Critics accuse Israel of laying siege. But what nation wouldn’t blockade a territory ruled by an enemy that pledges to exterminate it? Hamas’ strategy has always been to provoke Israel into retaliation, ensuring civilian suffering that can then be paraded before the cameras. It is a cynical calculus where Israel is damned if it does and damned if it doesn’t.


It is time for the world to grow up. Wars are not Instagram filters. Israel is not a comic-book villain. Hamas is not a resistance movement but a nihilistic terrorist regime. Peace will never come through hashtags, but through the hard work of defeating jihadist absolutism and standing by the only democracy in the Middle East that fights it.


Israel has never based its security decisions on the whims or sentiments of U.S. presidents, even those deemed ‘friendly nor does it fight wars - or end them - on cue from Washington.


The Jewish state has long charted its own course when national security was at stake, often in defiance of the very superpower that has armed and funded it.


When Menachem Begin ordered the 1981 airstrike on Iraq’s Osirak nuclear reactor, the Reagan administration was furious. But Begin stood firm, remarking that no American would ever decide the security of Israel. History vindicated him. The Osirak strike likely saved the region from a nuclear-armed Saddam Hussein.

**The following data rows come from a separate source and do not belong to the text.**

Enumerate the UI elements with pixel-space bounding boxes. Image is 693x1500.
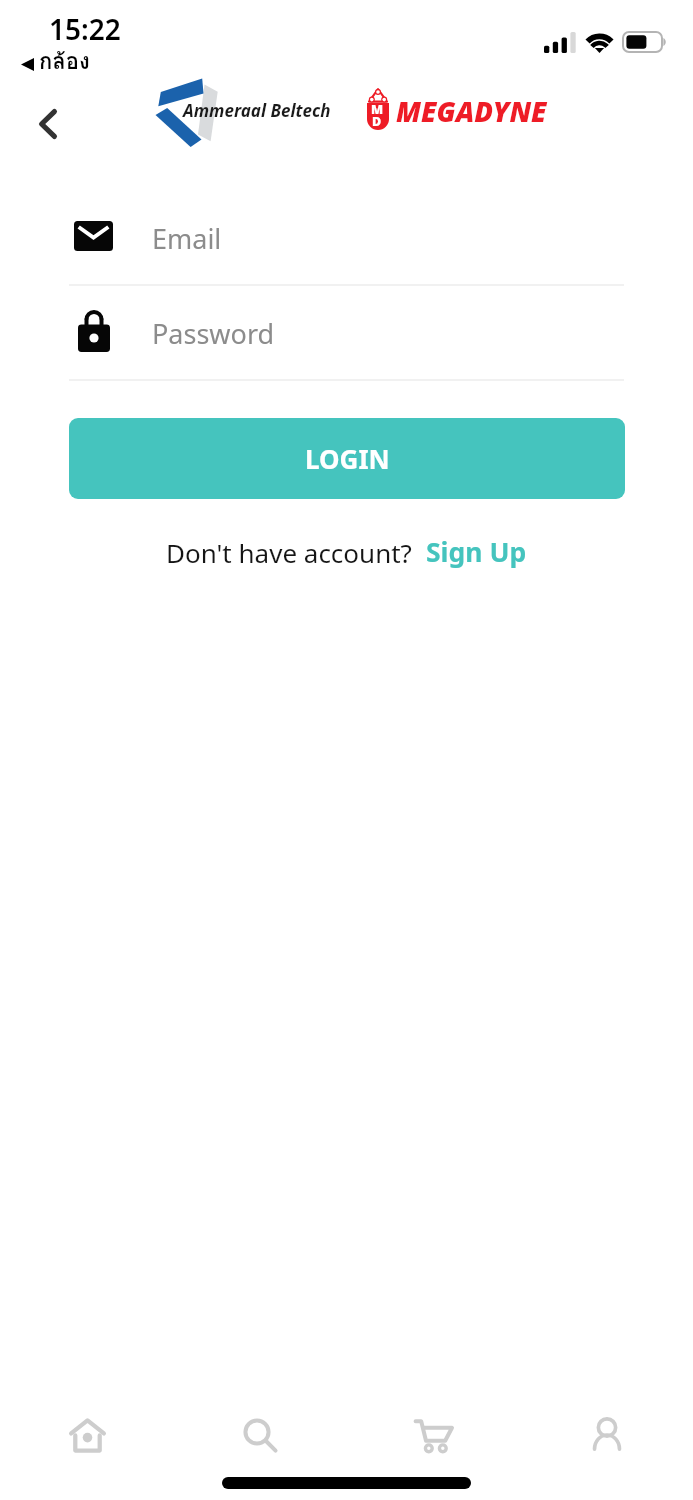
button[interactable]: Email xyxy=(69,200,624,272)
button[interactable]: Password xyxy=(69,295,624,367)
button[interactable]: Search xyxy=(174,1400,347,1470)
staticText: Don't have account? xyxy=(166,535,412,570)
button[interactable]: Back xyxy=(18,94,78,154)
button[interactable]: Home xyxy=(0,1400,174,1470)
staticText: 15:22 xyxy=(49,10,121,48)
staticText: Ammeraal Beltech xyxy=(183,99,331,122)
staticText: Email xyxy=(152,220,222,257)
button[interactable]: Profile xyxy=(520,1400,693,1470)
staticText: D xyxy=(372,113,382,130)
button[interactable]: LOGIN xyxy=(69,418,625,499)
staticText: Sign Up xyxy=(426,534,527,570)
staticText: กล้อง xyxy=(39,44,90,79)
button[interactable]: Cart xyxy=(347,1400,520,1470)
staticText: Password xyxy=(152,315,275,352)
staticText: MEGADYNE xyxy=(396,93,547,130)
staticText: M xyxy=(371,101,384,118)
button[interactable]: Sign Up xyxy=(426,534,527,570)
staticText: LOGIN xyxy=(305,441,390,476)
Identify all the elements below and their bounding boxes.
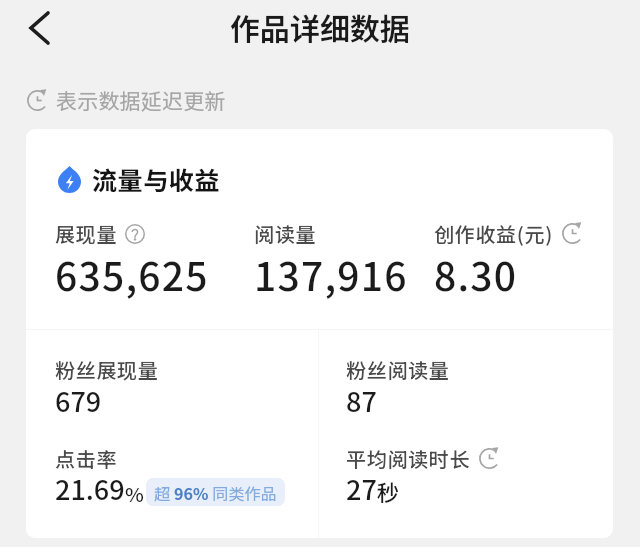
- button[interactable]: Back: [11, 0, 67, 56]
- staticText: 点击率: [55, 444, 118, 473]
- staticText: 创作收益(元): [434, 219, 554, 248]
- staticText: 平均阅读时长: [346, 444, 471, 473]
- staticText: 96%: [174, 481, 209, 504]
- staticText: 粉丝展现量: [55, 355, 159, 384]
- staticText: 表示数据延迟更新: [56, 85, 226, 115]
- staticText: 同类作品: [209, 481, 277, 504]
- staticText: 27: [346, 469, 377, 508]
- staticText: 679: [55, 381, 102, 420]
- staticText: 阅读量: [254, 219, 317, 248]
- staticText: 635,625: [55, 246, 209, 302]
- staticText: 展现量: [55, 219, 118, 248]
- staticText: 粉丝阅读量: [346, 355, 450, 384]
- staticText: 137,916: [254, 246, 408, 302]
- staticText: %: [125, 479, 144, 508]
- staticText: 作品详细数据: [230, 5, 410, 48]
- button[interactable]: What is impressions?: [125, 224, 145, 244]
- staticText: 秒: [377, 475, 400, 507]
- staticText: 21.69: [55, 469, 125, 508]
- staticText: 流量与收益: [92, 161, 221, 197]
- staticText: 8.30: [434, 246, 518, 302]
- staticText: 87: [346, 381, 377, 420]
- staticText: 超: [154, 481, 174, 504]
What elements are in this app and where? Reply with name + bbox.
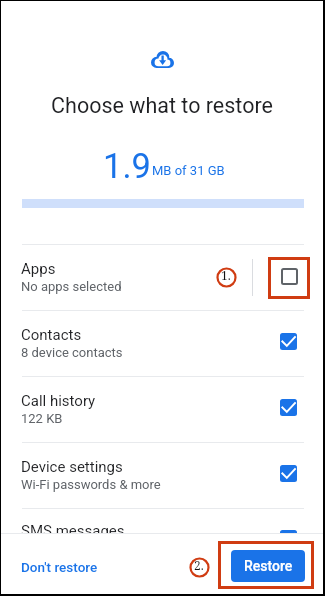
staticText: Wi-Fi passwords & more	[21, 477, 161, 492]
button[interactable]: Checkbox	[281, 268, 298, 285]
staticText: Restore	[244, 558, 293, 574]
button[interactable]: Call history	[1, 377, 323, 442]
button[interactable]: Checkbox	[280, 333, 297, 350]
button[interactable]: Don't restore	[21, 559, 98, 575]
staticText: Device settings	[21, 458, 123, 476]
staticText: 122 KB	[21, 411, 63, 426]
staticText: Contacts	[21, 326, 82, 344]
staticText: Apps	[21, 260, 56, 278]
button[interactable]: Checkbox	[280, 530, 297, 547]
button[interactable]: Apps	[1, 245, 323, 310]
button[interactable]: Contacts	[1, 311, 323, 376]
button[interactable]: Device settings	[1, 443, 323, 508]
staticText: Don't restore	[21, 559, 98, 575]
staticText: No apps selected	[21, 279, 122, 294]
staticText: MB of 31 GB	[152, 163, 225, 178]
other: Cloud download	[151, 51, 174, 68]
staticText: SMS messages	[21, 522, 280, 540]
button[interactable]: SMS messages	[1, 508, 323, 538]
staticText: 8 device contacts	[21, 345, 123, 360]
staticText: Choose what to restore	[1, 93, 323, 118]
staticText: 1.9	[103, 146, 151, 186]
staticText: Call history	[21, 392, 96, 410]
button[interactable]: Checkbox	[280, 399, 297, 416]
button[interactable]: Checkbox	[280, 465, 297, 482]
button[interactable]: Restore	[231, 550, 305, 582]
staticText: 1.	[221, 267, 231, 283]
staticText: 2.	[194, 557, 204, 573]
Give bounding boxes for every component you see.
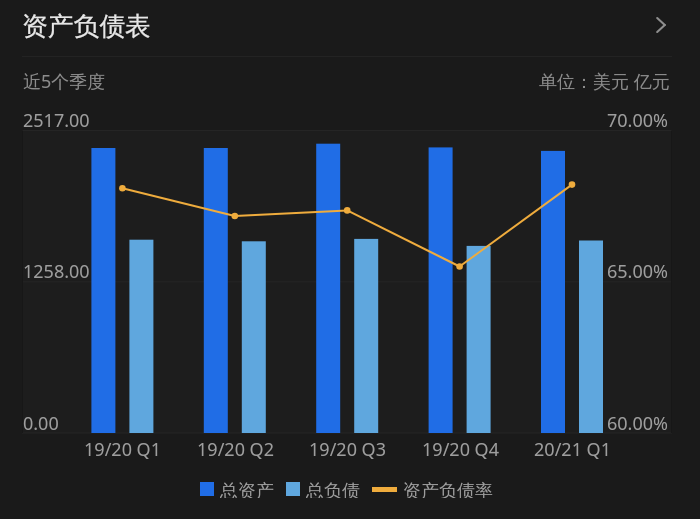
staticText: 近5个季度 bbox=[23, 69, 106, 94]
button[interactable]: 总资产 bbox=[200, 480, 274, 498]
staticText: 19/20 Q3 bbox=[309, 437, 386, 462]
staticText: 19/20 Q2 bbox=[197, 437, 274, 462]
staticText: 单位：美元 亿元 bbox=[539, 69, 670, 94]
staticText: 0.00 bbox=[23, 411, 59, 436]
button[interactable]: 资产负债表 bbox=[0, 0, 700, 56]
staticText: 总资产 bbox=[220, 480, 274, 498]
button[interactable]: 总负债 bbox=[286, 480, 360, 498]
staticText: 70.00% bbox=[607, 108, 668, 133]
staticText: 2517.00 bbox=[23, 108, 90, 133]
button[interactable]: 查看详情 bbox=[641, 5, 681, 45]
staticText: 19/20 Q1 bbox=[84, 437, 161, 462]
staticText: 1258.00 bbox=[23, 259, 90, 284]
button[interactable]: 资产负债率 bbox=[372, 480, 493, 498]
staticText: 资产负债率 bbox=[403, 480, 493, 498]
staticText: 总负债 bbox=[306, 480, 360, 498]
staticText: 19/20 Q4 bbox=[422, 437, 499, 462]
staticText: 20/21 Q1 bbox=[534, 437, 611, 462]
staticText: 60.00% bbox=[607, 411, 668, 436]
staticText: 65.00% bbox=[607, 259, 668, 284]
staticText: 资产负债表 bbox=[22, 10, 151, 43]
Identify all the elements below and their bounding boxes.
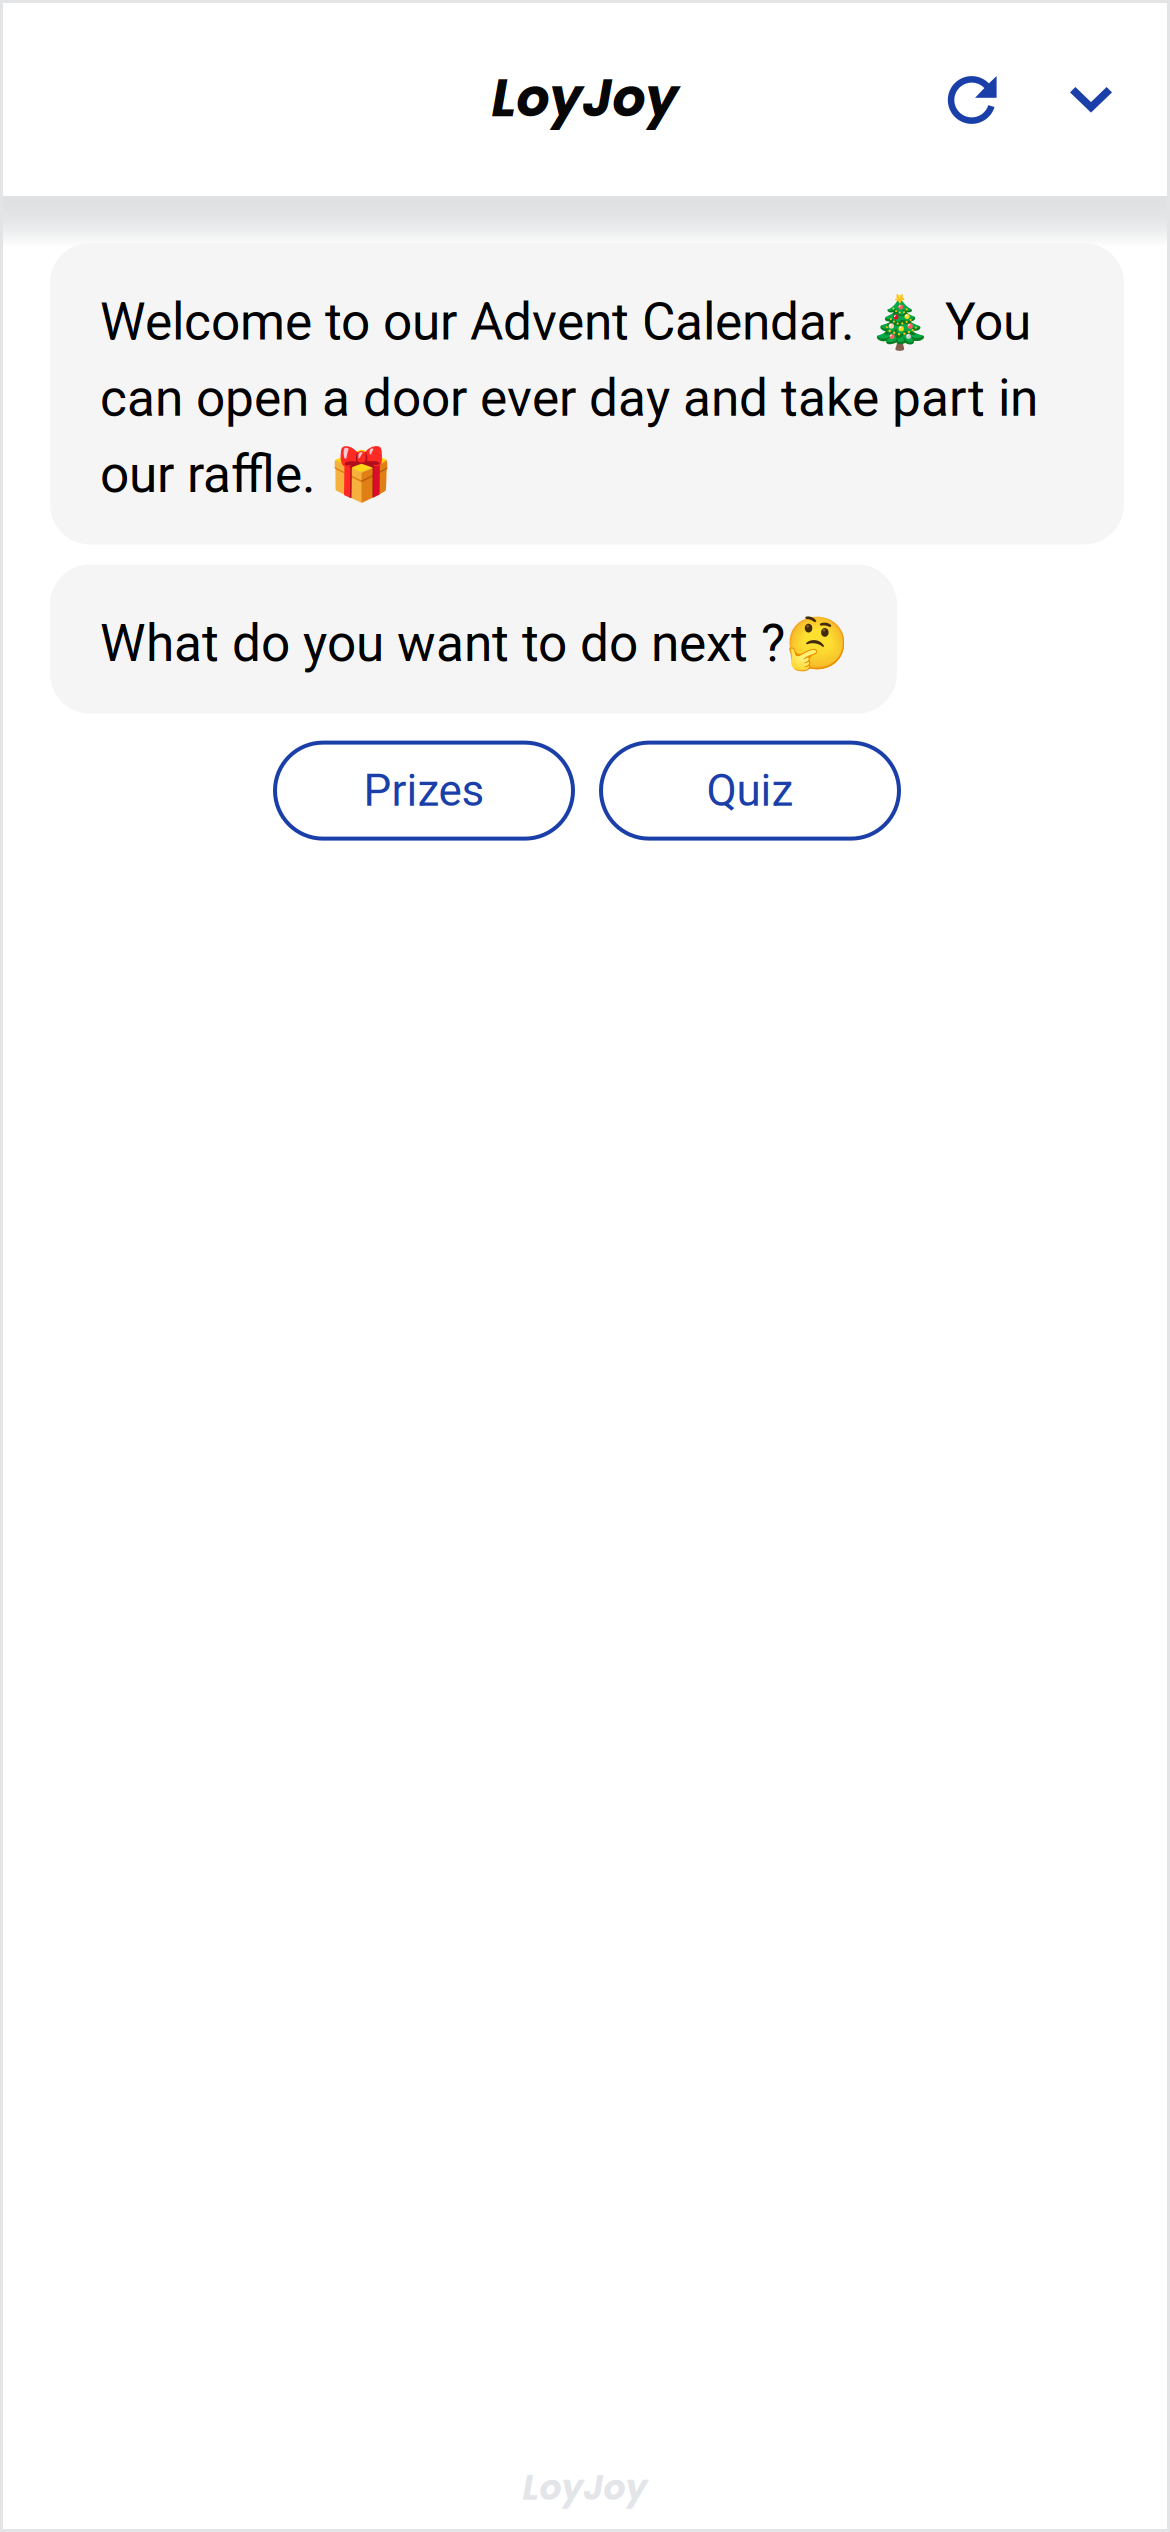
staticText: Welcome to our Advent Calendar. 🎄 You ca… [100, 292, 1038, 504]
button[interactable]: Reload [948, 72, 997, 124]
staticText: LoyJoy [492, 62, 678, 134]
staticText: Prizes [364, 765, 484, 816]
button[interactable]: Prizes [275, 743, 573, 839]
staticText: LoyJoy [522, 2464, 648, 2512]
staticText: What do you want to do next ?🤔 [100, 614, 849, 674]
button[interactable]: Quiz [601, 743, 899, 839]
button[interactable]: Collapse chat [1070, 83, 1112, 113]
staticText: Quiz [706, 765, 794, 816]
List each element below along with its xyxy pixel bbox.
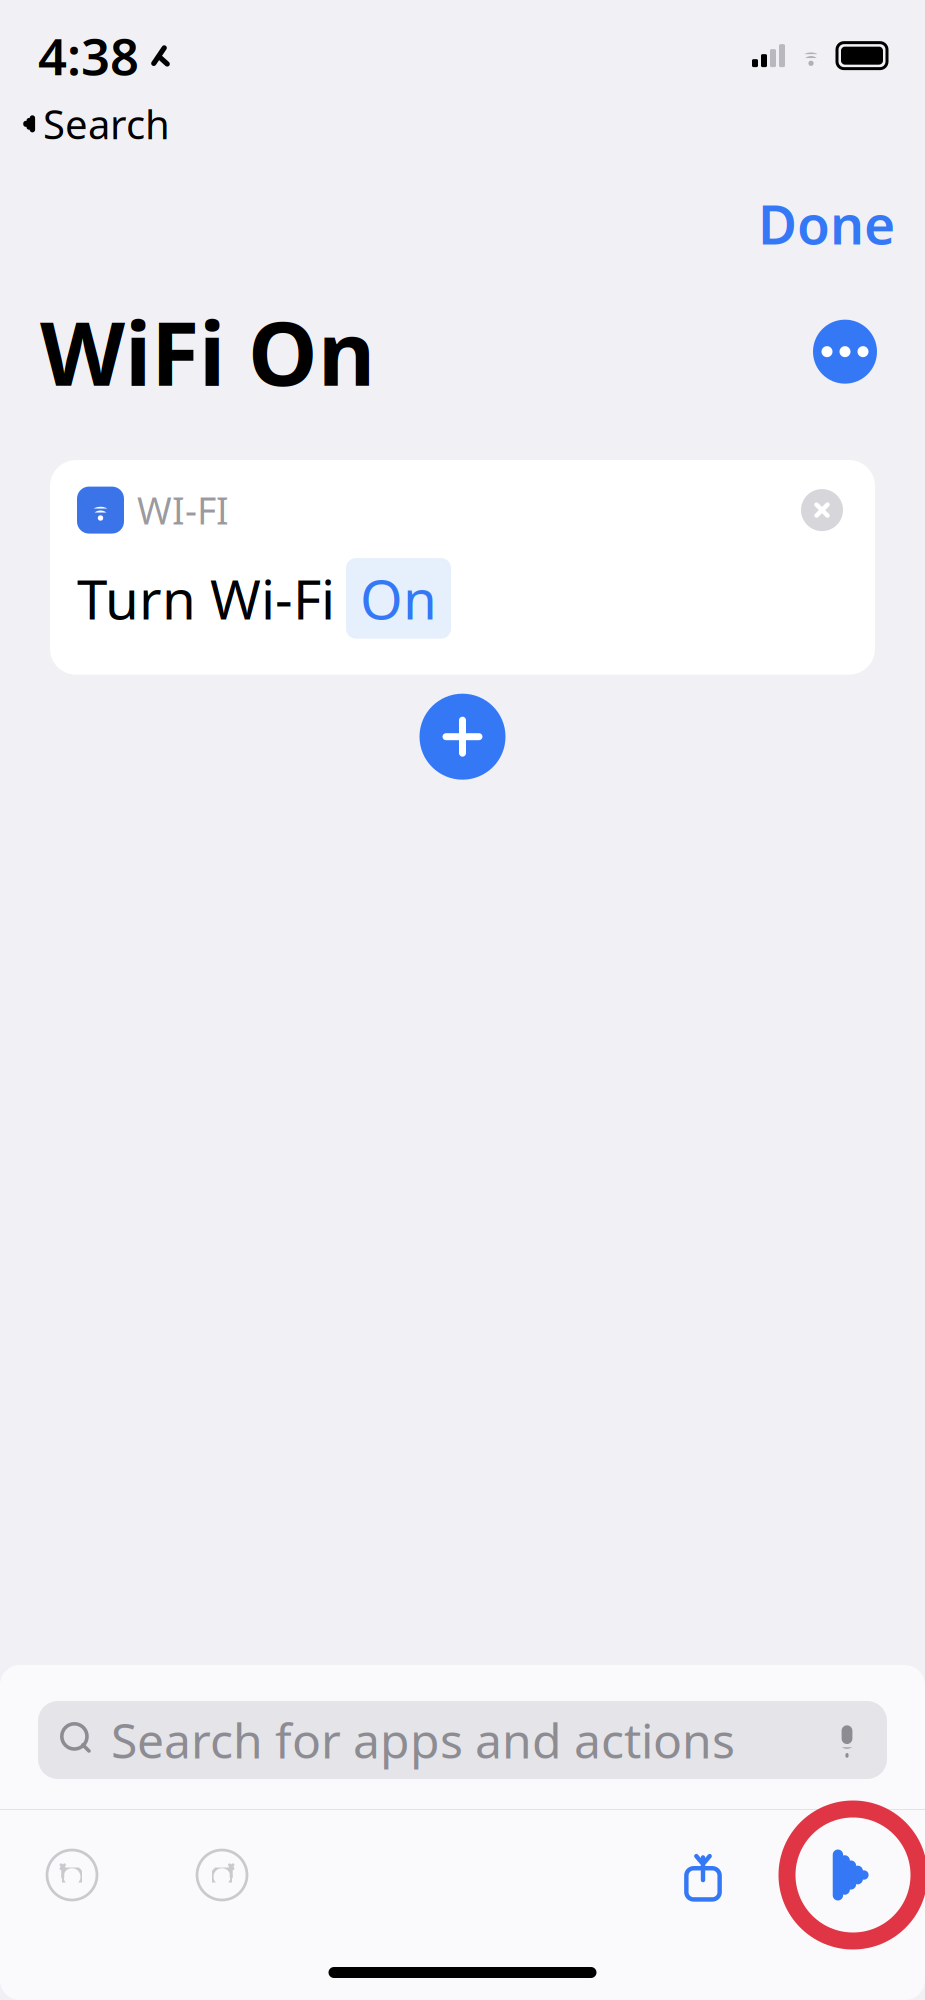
button[interactable]: Remove action (796, 484, 848, 536)
button[interactable]: Share (655, 1832, 751, 1918)
button[interactable]: Run shortcut (805, 1832, 901, 1918)
button[interactable]: Undo (24, 1832, 120, 1918)
button[interactable]: Search for apps and actions (38, 1701, 887, 1779)
staticText: Done (758, 188, 895, 259)
staticText: Search for apps and actions (111, 1708, 735, 1772)
button[interactable]: More options (805, 312, 885, 392)
button[interactable]: On (346, 558, 451, 639)
button[interactable]: Add action (410, 685, 514, 789)
button[interactable]: Search (0, 95, 188, 152)
staticText: Search (43, 97, 170, 150)
staticText: Turn Wi-Fi (77, 562, 335, 635)
staticText: WiFi On (40, 293, 375, 410)
staticText: On (360, 562, 437, 635)
button[interactable]: Done (728, 176, 925, 271)
staticText: 4:38 (38, 22, 139, 89)
staticText: WI-FI (137, 485, 229, 535)
button[interactable]: Redo (174, 1832, 270, 1918)
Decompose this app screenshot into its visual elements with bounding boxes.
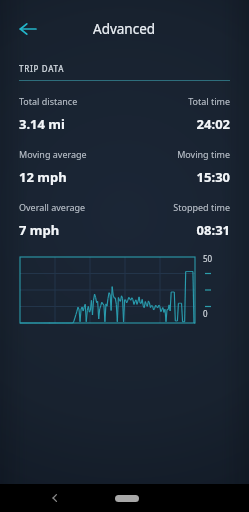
- staticText: Advanced: [93, 20, 156, 38]
- button[interactable]: Back: [42, 485, 68, 511]
- staticText: 7 mph: [19, 221, 196, 239]
- staticText: Stopped time: [173, 201, 230, 213]
- button[interactable]: Moving average: [0, 148, 249, 186]
- button[interactable]: Total distance: [0, 95, 249, 133]
- staticText: Total time: [188, 95, 230, 107]
- staticText: Overall average: [19, 201, 173, 213]
- staticText: Moving time: [177, 148, 230, 160]
- staticText: 0: [203, 308, 208, 319]
- staticText: 12 mph: [19, 168, 196, 186]
- staticText: 3.14 mi: [19, 115, 196, 133]
- staticText: Moving average: [19, 148, 177, 160]
- button[interactable]: Overall average: [0, 201, 249, 239]
- staticText: TRIP DATA: [19, 63, 65, 74]
- staticText: 50: [203, 253, 213, 264]
- button[interactable]: Back: [8, 9, 48, 49]
- staticText: 15:30: [196, 168, 230, 186]
- staticText: 24:02: [196, 115, 230, 133]
- staticText: Total distance: [19, 95, 188, 107]
- staticText: 08:31: [196, 221, 230, 239]
- button[interactable]: Home: [115, 495, 139, 502]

Yitzhak Shamir, another unapologetic hawk, refused to halt settlement expansion in the West Bank during the George H.W. Bush years, despite immense pressure. He knew that the so-called ‘peace process’ being pushed by Washington was long on theory and short on accountability. He preferred reality to illusion, especially when that illusion involved trusting the PLO.


Even Ariel Sharon, who launched Israel’s unilateral withdrawal from Gaza in 2005, did so not because of foreign pressure but as a cold calculation about demographics and security. That gamble, once hailed as a step toward peace, has today become a cautionary tale. In return for land, Israel received rocket fire.


So, when Donald Trump calls on Jerusalem to “wrap it up,” he ought to realize that Israel’s military doctrine is guided by one core imperative: survival.


If Trump wants the war in Gaza to end, he will have to do more to pressure Hamas rather than indulge in wishful Riviera fantasies.